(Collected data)

========================================================================

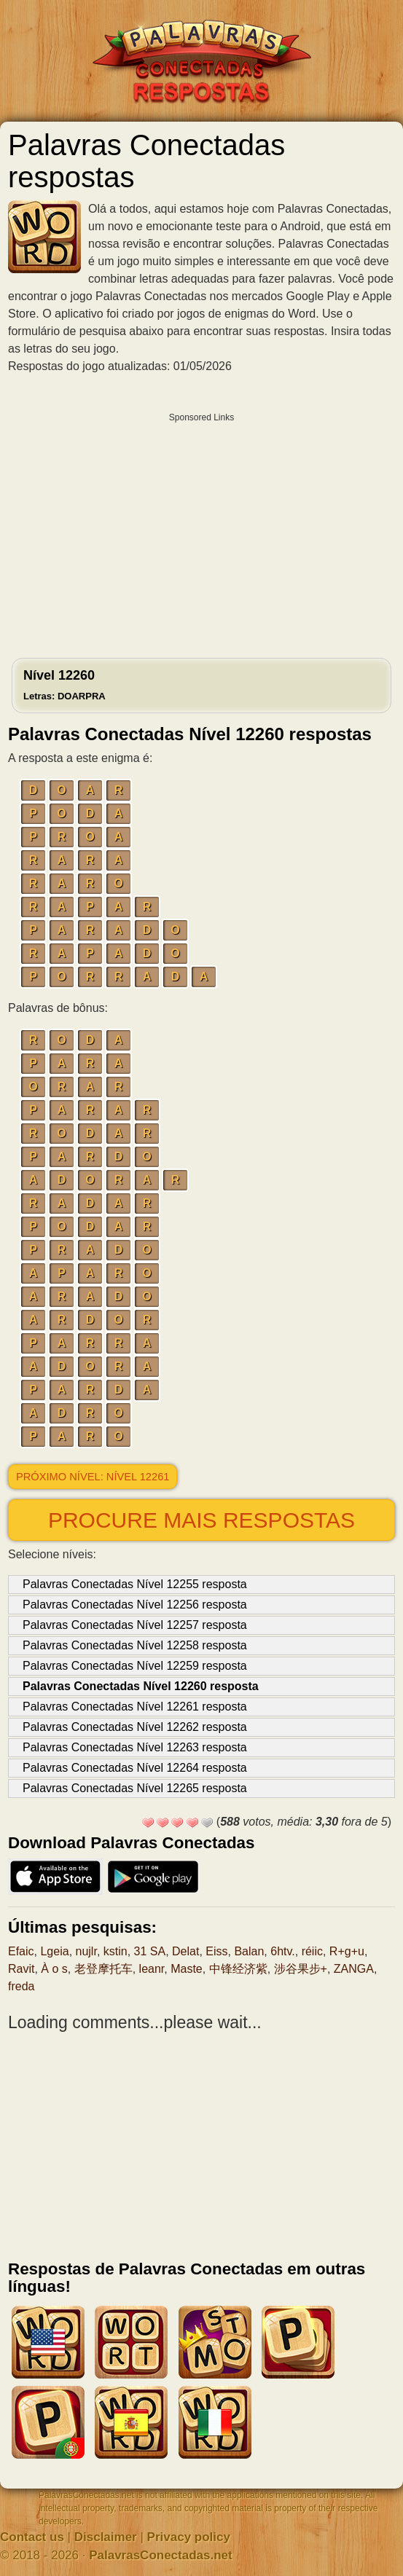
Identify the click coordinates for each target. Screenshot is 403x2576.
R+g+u (346, 1951)
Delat (185, 1951)
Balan (249, 1951)
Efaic (21, 1951)
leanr (152, 1969)
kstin (115, 1951)
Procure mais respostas (201, 1520)
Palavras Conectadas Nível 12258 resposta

========================================================================

= Problem requirements =
The lines from the one holding "leanr (152, 1969)" to the final line of the entries, both included, are what should be output, exactly and alone.

= Your response =
leanr (152, 1969)
kstin (115, 1951)
Procure mais respostas (201, 1520)
Palavras Conectadas Nível 12258 resposta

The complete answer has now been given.